REQUIRED ACTION:
When you repeat the entries below, please keep them exact and leave out the pictures.

++++ RECORDS FOR THE EXERCISE

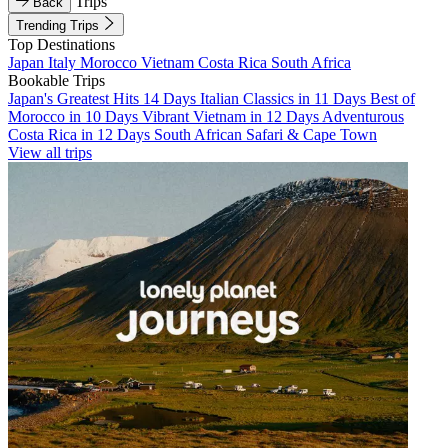
Trips
Back
Trending Trips
Top Destinations
Japan
Italy
Morocco
Vietnam
Costa Rica
South Africa
Bookable Trips
Japan's Greatest Hits 14 Days
Italian Classics in 11 Days
Best of
Morocco in 10 Days
Vibrant Vietnam in 12 Days
Adventurous
Costa Rica in 12 Days
South African Safari & Cape Town
View all trips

++++++++

OUTPUT FOR THIS EXERCISE:
Trips
Back
Trending Trips
Top Destinations
Japan
Italy
Morocco
Vietnam
Costa Rica
South Africa
Bookable Trips
Japan's Greatest Hits 14 Days
Italian Classics in 11 Days
Best of
Morocco in 10 Days
Vibrant Vietnam in 12 Days
Adventurous
Costa Rica in 12 Days
South African Safari & Cape Town
View all trips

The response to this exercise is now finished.